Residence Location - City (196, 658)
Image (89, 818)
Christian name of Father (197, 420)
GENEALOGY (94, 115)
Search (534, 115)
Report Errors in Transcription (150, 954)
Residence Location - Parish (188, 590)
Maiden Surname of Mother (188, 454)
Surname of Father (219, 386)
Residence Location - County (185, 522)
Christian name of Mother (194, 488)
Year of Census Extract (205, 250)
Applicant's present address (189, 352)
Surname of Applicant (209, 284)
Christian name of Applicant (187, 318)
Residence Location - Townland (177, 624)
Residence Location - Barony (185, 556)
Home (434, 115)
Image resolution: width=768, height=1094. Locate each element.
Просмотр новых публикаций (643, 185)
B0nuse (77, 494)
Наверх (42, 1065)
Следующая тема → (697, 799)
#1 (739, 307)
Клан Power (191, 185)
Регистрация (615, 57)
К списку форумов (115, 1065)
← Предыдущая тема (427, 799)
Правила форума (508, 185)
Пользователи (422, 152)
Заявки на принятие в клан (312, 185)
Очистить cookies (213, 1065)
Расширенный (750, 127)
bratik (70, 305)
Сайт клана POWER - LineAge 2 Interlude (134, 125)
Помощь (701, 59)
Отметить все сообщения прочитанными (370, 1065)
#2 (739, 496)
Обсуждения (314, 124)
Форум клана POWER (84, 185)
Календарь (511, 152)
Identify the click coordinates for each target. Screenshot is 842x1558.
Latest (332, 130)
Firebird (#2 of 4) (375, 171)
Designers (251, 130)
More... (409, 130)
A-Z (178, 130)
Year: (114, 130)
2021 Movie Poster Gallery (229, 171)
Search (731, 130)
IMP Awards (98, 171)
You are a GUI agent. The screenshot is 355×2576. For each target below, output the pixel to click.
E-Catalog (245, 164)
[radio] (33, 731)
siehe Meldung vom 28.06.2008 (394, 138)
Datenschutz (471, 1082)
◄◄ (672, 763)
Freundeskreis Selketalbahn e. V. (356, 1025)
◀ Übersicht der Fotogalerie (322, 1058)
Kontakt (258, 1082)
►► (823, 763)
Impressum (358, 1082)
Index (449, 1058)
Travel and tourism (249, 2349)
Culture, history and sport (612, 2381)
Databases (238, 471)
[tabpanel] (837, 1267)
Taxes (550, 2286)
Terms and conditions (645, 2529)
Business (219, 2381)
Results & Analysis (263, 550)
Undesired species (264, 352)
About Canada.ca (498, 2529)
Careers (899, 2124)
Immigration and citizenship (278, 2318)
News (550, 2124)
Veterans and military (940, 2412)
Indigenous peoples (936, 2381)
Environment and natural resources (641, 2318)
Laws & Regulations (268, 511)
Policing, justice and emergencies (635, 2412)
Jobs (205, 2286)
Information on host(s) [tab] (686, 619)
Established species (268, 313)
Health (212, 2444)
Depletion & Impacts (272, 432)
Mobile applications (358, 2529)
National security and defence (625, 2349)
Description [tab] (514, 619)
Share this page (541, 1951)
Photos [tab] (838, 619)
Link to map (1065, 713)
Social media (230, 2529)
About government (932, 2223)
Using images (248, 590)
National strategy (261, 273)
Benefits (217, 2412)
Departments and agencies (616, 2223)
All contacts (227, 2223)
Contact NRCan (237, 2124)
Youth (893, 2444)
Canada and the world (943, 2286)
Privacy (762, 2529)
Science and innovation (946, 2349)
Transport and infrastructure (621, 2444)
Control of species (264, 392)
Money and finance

### [What to do]
Please copy out the data above exactly.

### [Answer to this problem]
Residence Location - City (196, 658)
Image (89, 818)
Christian name of Father (197, 420)
GENEALOGY (94, 115)
Search (534, 115)
Report Errors in Transcription (150, 954)
Residence Location - Parish (188, 590)
Maiden Surname of Mother (188, 454)
Surname of Father (219, 386)
Residence Location - County (185, 522)
Christian name of Mother (194, 488)
Year of Census Extract (205, 250)
Applicant's present address (189, 352)
Surname of Applicant (209, 284)
Christian name of Applicant (187, 318)
Residence Location - Townland (177, 624)
Residence Location - Barony (185, 556)
Home (434, 115)
Image resolution: width=768, height=1094. Locate each element.
Просмотр новых публикаций (643, 185)
B0nuse (77, 494)
Наверх (42, 1065)
Следующая тема → (697, 799)
#1 (739, 307)
Клан Power (191, 185)
Регистрация (615, 57)
К списку форумов (115, 1065)
← Предыдущая тема (427, 799)
Правила форума (508, 185)
Пользователи (422, 152)
Заявки на принятие в клан (312, 185)
Очистить cookies (213, 1065)
Расширенный (750, 127)
bratik (70, 305)
Сайт клана POWER - LineAge 2 Interlude (134, 125)
Помощь (701, 59)
Отметить все сообщения прочитанными (370, 1065)
#2 (739, 496)
Обсуждения (314, 124)
Форум клана POWER (84, 185)
Календарь (511, 152)
Identify the click coordinates for each target. Screenshot is 842x1558.
Latest (332, 130)
Firebird (#2 of 4) (375, 171)
Designers (251, 130)
More... (409, 130)
A-Z (178, 130)
Year: (114, 130)
2021 Movie Poster Gallery (229, 171)
Search (731, 130)
IMP Awards (98, 171)
You are a GUI agent. The screenshot is 355×2576. For each target below, output the pixel to click.
E-Catalog (245, 164)
[radio] (33, 731)
siehe Meldung vom 28.06.2008 (394, 138)
Datenschutz (471, 1082)
◄◄ (672, 763)
Freundeskreis Selketalbahn e. V. (356, 1025)
◀ Übersicht der Fotogalerie (322, 1058)
Kontakt (258, 1082)
►► (823, 763)
Impressum (358, 1082)
Index (449, 1058)
Travel and tourism (249, 2349)
Culture, history and sport (612, 2381)
Databases (238, 471)
[tabpanel] (837, 1267)
Taxes (550, 2286)
Terms and conditions (645, 2529)
Business (219, 2381)
Results & Analysis (263, 550)
Undesired species (264, 352)
About Canada.ca (498, 2529)
Careers (899, 2124)
Immigration and citizenship (278, 2318)
News (550, 2124)
Veterans and military (940, 2412)
Indigenous peoples (936, 2381)
Environment and natural resources (641, 2318)
Laws & Regulations (268, 511)
Policing, justice and emergencies (635, 2412)
Jobs (205, 2286)
Information on host(s) [tab] (686, 619)
Established species (268, 313)
Health (212, 2444)
Depletion & Impacts (272, 432)
Mobile applications (358, 2529)
National security and defence (625, 2349)
Description [tab] (514, 619)
Share this page (541, 1951)
Photos [tab] (838, 619)
Link to map (1065, 713)
Social media (230, 2529)
About government (932, 2223)
Using images (248, 590)
National strategy (261, 273)
Benefits (217, 2412)
Departments and agencies (616, 2223)
All contacts (227, 2223)
Contact NRCan (237, 2124)
Youth (893, 2444)
Canada and the world (943, 2286)
Privacy (762, 2529)
Science and innovation (946, 2349)
Transport and infrastructure (621, 2444)
Control of species (264, 392)
Money and finance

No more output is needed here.